The reply to the records below should contain exactly the lines from the line with "Yes. Our team assists" through the line with "ensure your design aligns", and nothing besides.

= Records from a collection =
=== Section Start ===
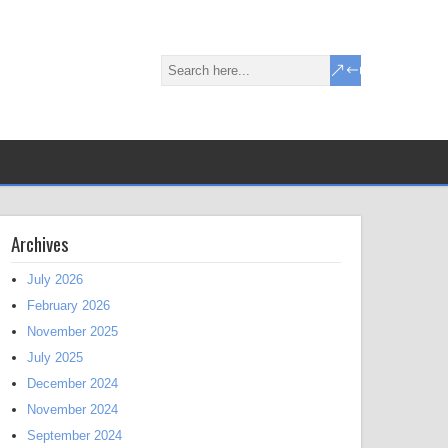
Archives
July 2026
February 2026
November 2025
July 2025
December 2024
November 2024
September 2024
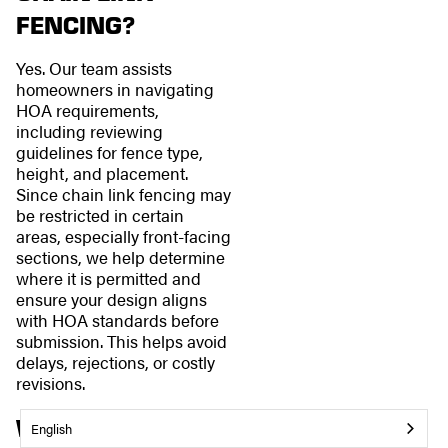
FENCING?
Yes. Our team assists
homeowners in navigating
HOA requirements,
including reviewing
guidelines for fence type,
height, and placement.
Since chain link fencing may
be restricted in certain
areas, especially front-facing
sections, we help determine
where it is permitted and
ensure your design aligns
with HOA standards before
submission. This helps avoid
delays, rejections, or costly
revisions.
WHERE DO YOU
English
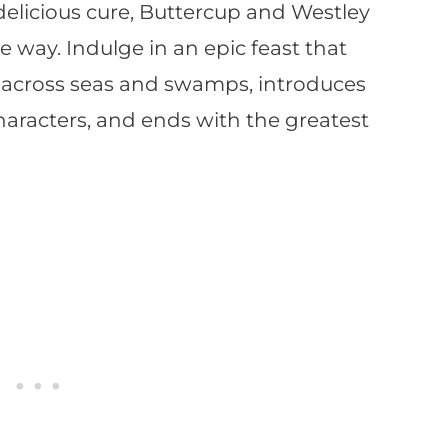
s delicious cure, Buttercup and Westley
 way. Indulge in an epic feast that
ls across seas and swamps, introduces
characters, and ends with the greatest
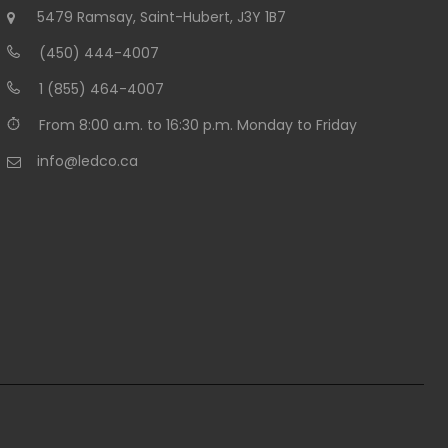
5479 Ramsay, Saint-Hubert, J3Y 1B7
(450) 444-4007
1 (855) 464-4007
From 8:00 a.m. to 16:30 p.m. Monday to Friday
info@ledco.ca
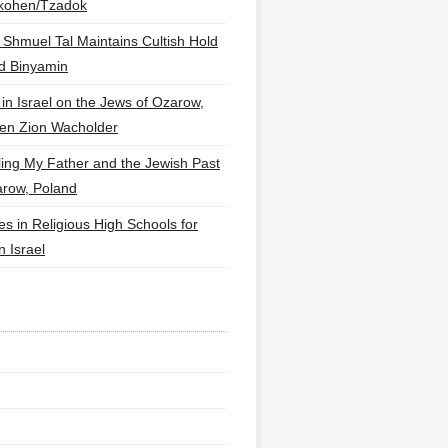
lkohen/Tzadok
 Shmuel Tal Maintains Cultish Hold
d Binyamin
 in Israel on the Jews of Ozarow,
en Zion Wacholder
ling My Father and the Jewish Past
arow, Poland
es in Religious High Schools for
in Israel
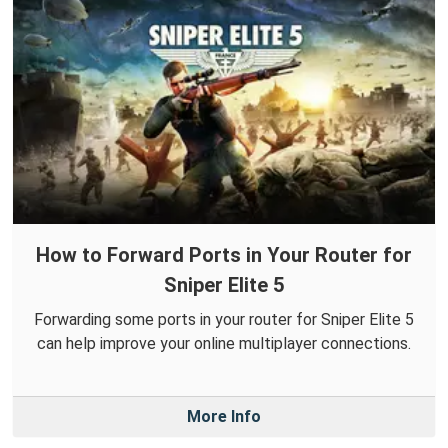
How to Forward Ports in Your Router for
Sniper Elite 5
Forwarding some ports in your router for Sniper Elite 5
can help improve your online multiplayer connections.
More Info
=== Section End ===
= YOUR RESPONSE =
Yes. Our team assists
homeowners in navigating
HOA requirements,
including reviewing
guidelines for fence type,
height, and placement.
Since chain link fencing may
be restricted in certain
areas, especially front-facing
sections, we help determine
where it is permitted and
ensure your design aligns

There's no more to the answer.